During our second stay a year later, the family’s generosity continued to humble us. They brought us to lunch parties with the extended family, sent us on a boat ride with their son and his girlfriend, gifted us “lucky money” on Vietnamese New Year, brought us back treats from a work trip to Hanoi, bought me another bouquet for International Women’s Day, hemmed Jedd’s shirt, and sewed matching pairs of cargo shorts for us! Just to clarify, they did not let us pay for any of these things!”
The fourth time we went back to Hoi An, we actually brought a small group tour. The Leaf Homestay family had our group over for a cooking class and dinner, which was a big highlight of the week.
Are We Budget Travelers?
Yes. After Peace Corps, Jedd and I lived a full year without paying for rent or a single hotel stay while we built up our freelance web services business. We had to get creative in order to fulfill our dream to experience the world on a tight income.
We did exchanges, like Help Exchange or Work Away (or our own DIY version of those), which I cover in my book Unconventional Budget Accommodations.
Now that we have a more reliable income, we’ve been able to expand our accommodation options. But keeping our living expenses low is still a key element of making our travel lifestyle work, so we continue to employ money-saving strategies to this day.
How We Manage Our Job & Travel At The Same Time
When living abroad, we don’t have too many days in transit. So we can maintain a regular schedule most of the time. Because our expenses are low, we don’t have to work full time, and as freelancers/entrepreneurs, we can set our own schedules. So it’s pretty easy to fit in a walk around town, a hike, or a short sightseeing visit throughout the week.
GAFFL In Our Words
Networks that allow us to meet like-minded locals and travelers always help us feel a stronger connection to the places we visit. We have especially enjoyed connecting with other digital nomads when we cross paths around the world.
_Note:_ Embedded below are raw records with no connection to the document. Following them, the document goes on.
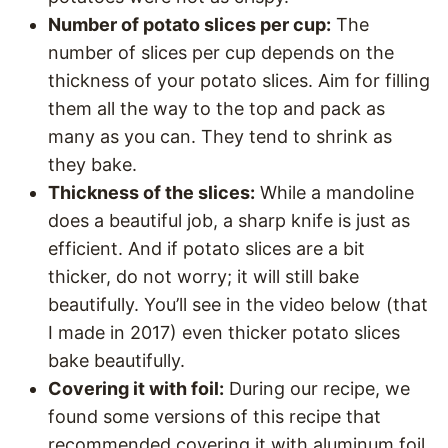
Number of potato slices per cup:
The
number of slices per cup depends on the
thickness of your potato slices. Aim for filling
them all the way to the top and pack as
many as you can. They tend to shrink as
they bake.
Thickness of the slices:
While a mandoline
does a beautiful job, a sharp knife is just as
efficient. And if potato slices are a bit
thicker, do not worry; it will still bake
beautifully. You’ll see in the video below (that
I made in 2017) even thicker potato slices
bake beautifully.
Covering it with foil:
During our recipe, we
found some versions of this recipe that
recommended covering it with aluminum foil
What Prevents Us From Traveling More
There are definitely some destinations where the cost of living is too high for us to visit for any length of time. We can either save up for those places as “special occasion” trips, or we can continue visiting more affordable places where our money stretches easier and we can stay much longer.
Of course, these days, Covid and changing travel protocols is also a factor that has slowed us down. But that’s ok. It’s good to be flexible and always thankful for what you can do rather than dwell on what you might be missing.